The history of the Atlantic slave trade after the American Revolution is a story of sustained efforts to suppress it even as demand for slaves increased.

On the one hand, the American Revolution dealt a severe blow to slavery in the United States. One state after another abolished slave trading, and in the 1790s the US became the first nation to begin actively suppressing it. In the northern states slavery itself was being abolished, some of the first abolitions in world history. From these would emerge a politically active community of free Blacks who went on to become leaders in the antislavery movement. At the same time, the new nation committed itself to restricting slavery’s expansion, setting the stage for the eventual admission of five more free states into the Union. Call this the invention of “the North.” But slavery in the plantation states in the South was also shaken by the Revolution. During the War of Independence tens of thousands of slaves escaped to the British, never to be returned to slavery. Tobacco and indigo plantations suffered devastating declines that in turn prompted a wave of manumissions, and with it the creation of free Black communities in the upper South.

Those emancipatory tendencies were soon checked, in part by forces unleashed by the Revolution itself. The rapid economic development of Britain and the United States produced an explosion of consumer demand for the products of slave labor, notably sugar, coffee, cocoa, and above all cotton, which resulted in an increased demand for African slaves. Thus the decades after the American Revolution witnessed human history’s first sustained efforts to destroy slavery, beginning in the northern United States and Haiti, and at the same time the dramatic revival of slavery—a “second slavery”—in Brazil, Cuba, Puerto Rico, and the southern United States.

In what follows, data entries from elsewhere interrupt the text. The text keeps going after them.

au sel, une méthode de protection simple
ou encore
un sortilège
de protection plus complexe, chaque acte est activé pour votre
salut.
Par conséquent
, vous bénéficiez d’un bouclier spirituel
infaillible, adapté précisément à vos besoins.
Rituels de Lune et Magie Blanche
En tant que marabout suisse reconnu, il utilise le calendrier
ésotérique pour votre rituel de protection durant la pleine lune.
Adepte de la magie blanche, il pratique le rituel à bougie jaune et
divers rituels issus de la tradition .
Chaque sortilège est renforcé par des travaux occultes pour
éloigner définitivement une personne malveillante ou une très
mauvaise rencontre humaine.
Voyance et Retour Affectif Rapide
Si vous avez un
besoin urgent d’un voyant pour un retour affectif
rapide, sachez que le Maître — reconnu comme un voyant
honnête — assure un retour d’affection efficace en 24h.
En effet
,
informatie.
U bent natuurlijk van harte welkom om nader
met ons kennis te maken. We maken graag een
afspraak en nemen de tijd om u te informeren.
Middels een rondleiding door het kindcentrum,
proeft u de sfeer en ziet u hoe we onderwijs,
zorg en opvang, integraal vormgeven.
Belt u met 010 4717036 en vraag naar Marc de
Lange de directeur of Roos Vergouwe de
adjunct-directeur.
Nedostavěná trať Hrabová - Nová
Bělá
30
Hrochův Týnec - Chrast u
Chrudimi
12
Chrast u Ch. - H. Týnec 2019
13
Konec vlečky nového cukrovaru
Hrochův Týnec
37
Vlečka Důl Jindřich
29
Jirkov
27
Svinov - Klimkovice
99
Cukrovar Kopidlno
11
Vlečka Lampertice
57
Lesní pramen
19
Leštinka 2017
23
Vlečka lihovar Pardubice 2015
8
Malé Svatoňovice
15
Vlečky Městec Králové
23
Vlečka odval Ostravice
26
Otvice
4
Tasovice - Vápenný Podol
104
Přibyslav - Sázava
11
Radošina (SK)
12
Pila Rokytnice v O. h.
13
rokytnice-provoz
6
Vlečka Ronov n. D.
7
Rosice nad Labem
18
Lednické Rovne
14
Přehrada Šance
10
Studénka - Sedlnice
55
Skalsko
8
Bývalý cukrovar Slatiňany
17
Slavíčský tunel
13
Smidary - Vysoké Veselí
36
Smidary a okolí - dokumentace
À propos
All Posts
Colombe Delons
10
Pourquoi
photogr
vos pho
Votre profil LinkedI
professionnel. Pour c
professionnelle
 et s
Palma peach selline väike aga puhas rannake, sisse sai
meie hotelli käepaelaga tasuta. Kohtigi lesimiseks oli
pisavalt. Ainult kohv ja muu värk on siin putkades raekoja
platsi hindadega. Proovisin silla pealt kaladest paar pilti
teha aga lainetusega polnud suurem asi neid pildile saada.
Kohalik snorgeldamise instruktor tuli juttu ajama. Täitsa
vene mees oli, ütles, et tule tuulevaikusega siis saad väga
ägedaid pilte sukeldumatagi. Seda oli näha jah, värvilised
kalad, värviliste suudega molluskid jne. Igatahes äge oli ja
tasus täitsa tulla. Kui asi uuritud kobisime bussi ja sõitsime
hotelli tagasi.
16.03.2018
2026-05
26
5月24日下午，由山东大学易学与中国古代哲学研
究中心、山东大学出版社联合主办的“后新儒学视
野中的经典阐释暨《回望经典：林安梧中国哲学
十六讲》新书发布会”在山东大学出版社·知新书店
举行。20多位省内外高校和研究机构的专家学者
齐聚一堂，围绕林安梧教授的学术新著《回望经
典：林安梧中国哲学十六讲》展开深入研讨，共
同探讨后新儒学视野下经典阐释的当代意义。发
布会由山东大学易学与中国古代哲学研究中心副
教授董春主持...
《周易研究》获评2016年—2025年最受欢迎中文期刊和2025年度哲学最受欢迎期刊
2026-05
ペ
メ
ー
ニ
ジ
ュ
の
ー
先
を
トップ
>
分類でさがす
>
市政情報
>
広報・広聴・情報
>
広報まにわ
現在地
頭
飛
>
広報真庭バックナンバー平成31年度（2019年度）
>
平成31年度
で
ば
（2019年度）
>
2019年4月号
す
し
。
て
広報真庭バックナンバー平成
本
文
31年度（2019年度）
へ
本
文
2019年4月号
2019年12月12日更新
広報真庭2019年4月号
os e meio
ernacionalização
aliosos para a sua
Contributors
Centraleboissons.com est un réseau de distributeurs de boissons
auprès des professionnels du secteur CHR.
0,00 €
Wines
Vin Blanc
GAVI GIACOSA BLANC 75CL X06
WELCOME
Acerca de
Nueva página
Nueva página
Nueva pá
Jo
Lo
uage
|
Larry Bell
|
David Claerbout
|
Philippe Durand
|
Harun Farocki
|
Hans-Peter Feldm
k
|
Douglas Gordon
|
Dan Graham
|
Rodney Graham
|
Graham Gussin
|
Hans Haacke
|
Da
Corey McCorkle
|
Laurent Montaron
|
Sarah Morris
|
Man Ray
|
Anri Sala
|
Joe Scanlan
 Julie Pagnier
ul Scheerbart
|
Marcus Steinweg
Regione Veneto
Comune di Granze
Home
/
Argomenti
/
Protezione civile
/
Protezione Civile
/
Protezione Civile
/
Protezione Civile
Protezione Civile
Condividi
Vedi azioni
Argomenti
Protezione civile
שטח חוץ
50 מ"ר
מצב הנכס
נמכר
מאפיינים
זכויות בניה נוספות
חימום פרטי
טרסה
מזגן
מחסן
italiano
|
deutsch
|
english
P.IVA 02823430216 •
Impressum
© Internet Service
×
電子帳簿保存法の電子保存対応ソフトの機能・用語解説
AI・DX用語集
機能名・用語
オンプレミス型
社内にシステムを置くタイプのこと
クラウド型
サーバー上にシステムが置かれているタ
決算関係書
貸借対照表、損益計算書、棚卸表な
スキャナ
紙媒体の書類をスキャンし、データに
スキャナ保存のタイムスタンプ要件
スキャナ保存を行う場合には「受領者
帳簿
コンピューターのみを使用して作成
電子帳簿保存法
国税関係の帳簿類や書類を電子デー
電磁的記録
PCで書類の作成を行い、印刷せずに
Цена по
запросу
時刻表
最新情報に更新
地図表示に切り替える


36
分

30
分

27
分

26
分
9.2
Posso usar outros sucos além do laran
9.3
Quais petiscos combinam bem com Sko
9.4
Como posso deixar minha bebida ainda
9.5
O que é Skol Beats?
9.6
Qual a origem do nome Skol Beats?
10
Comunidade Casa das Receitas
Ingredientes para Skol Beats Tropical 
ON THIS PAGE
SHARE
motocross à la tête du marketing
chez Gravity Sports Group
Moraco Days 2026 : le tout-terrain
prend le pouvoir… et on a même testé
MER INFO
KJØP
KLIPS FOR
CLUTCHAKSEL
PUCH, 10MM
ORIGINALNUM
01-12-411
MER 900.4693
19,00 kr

All attempts to shut down the Atlantic slave trade operated within this contradiction. The history of the slave trade in the United States is, then, a story of significant moves to suppress it in the face of determined efforts to evade the laws against it. Harris’s book nicely illuminates both of these tendencies. The slave trade, he notes, “became indelibly marked by efforts to stop it.”

In 1794 and again in 1800 Congress made it a crime for American crews or ships to participate in the foreign slave trade. The US banned all slave imports in 1808, and between 1818 and 1820 the US defined slave trading as piracy, subject to the death penalty. Thereafter violations were rare, and few enslaved Africans were smuggled into the United States.

But that did not end US participation in the slave trade. The American shipbuilding industry was becoming the envy of the world, and vessels built in US shipyards—the famed Baltimore clippers, for example—came to dominate Atlantic trade, including the illicit slave trade. And there were always Americans willing to break the law by serving as captains and crew on illegal slaving voyages.